Accountability and Routine – When I felt my worst, my mom would remind me to go outside and take one photo. By setting this goal for me she not only made me accountable for something, but also gave me a way that I could feel accomplished. Her simple request would get me out the door, into nature, and doing something that I had once been passionate about. It also initiated a sense of routine for me and quickly became the first thing I would do when I got up in the morning.

Write – It needn’t be eloquent or even always coherent, but simply getting the thoughts that are playing on loop in our brains down on paper can give us perspective. It allows us to put all of our worries, or anger, or sadness in a safe place where we can come back to it – and it clears room for other thoughts. I would often get stuck in a loop of negative thoughts because I was afraid I would forget something, but writing it down allowed me to move on and come back to it when I wanted. Not surprisingly, I never went back to read those pages.

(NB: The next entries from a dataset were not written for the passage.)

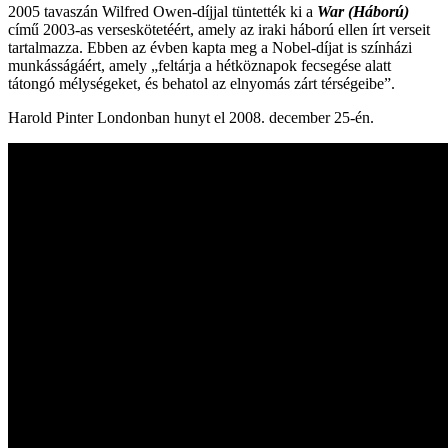
2005 tavaszán Wilfred Owen-díjjal tüntették ki a
War
(Háború)
című 2003-as verseskötetéért, amely az iraki háború ellen írt verseit
tartalmazza. Ebben az évben kapta meg a Nobel-díjat is színházi
munkásságáért, amely „feltárja a hétköznapok fecsegése alatt
tátongó mélységeket, és behatol az elnyomás zárt térségeibe”.
Harold Pinter Londonban hunyt el 2008. december 25-én.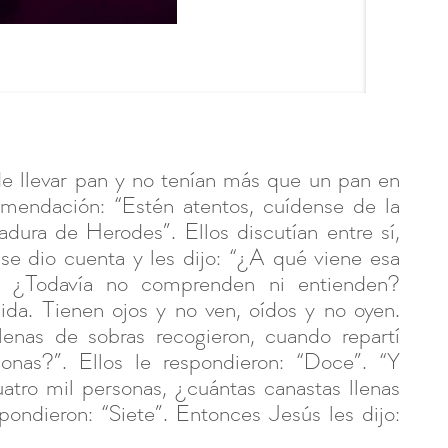
de llevar pan y no tenían más que un pan en
comendación: “Estén atentos, cuídense de la
vadura de Herodes”. Ellos discutían entre sí,
se dio cuenta y les dijo: “¿A qué viene esa
? ¿Todavía no comprenden ni entienden?
da. Tienen ojos y no ven, oídos y no oyen.
enas de sobras recogieron, cuando repartí
onas?”. Ellos le respondieron: “Doce”. “Y
uatro mil personas, ¿cuántas canastas llenas
spondieron: “Siete”. Entonces Jesús les dijo:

Robert Frost wrote ‘The best way out is always through’, and now that I am on the other end of this thing I can truly see the wisdom in that. This pain is a bitch. But it can also be a teacher if we let it. It can illuminate internal places that need our attention. It can help us with acceptance of our reality and rid us of the futile desire to control everything around us. It can teach us to listen to our own internal noise differently – and more accurately. It can demand that we slow down and be more attentive, and expose those places where we are stuck; the places where the lessons still need to be learned. It can show us the sticky places in our thought patterns, exposing the ones that no longer serve us and only keep us pinned in one place. This pain can be useful; this pain can lead us to something better. But first, we must acknowledge what it is we are experiencing, and accept that it has decided to rest here for a while, while we learn and heal. And no matter what it is we need to heal – because sometimes our brains need to mend much like a broken bone – we are best served when we approach our healing with patience and determination.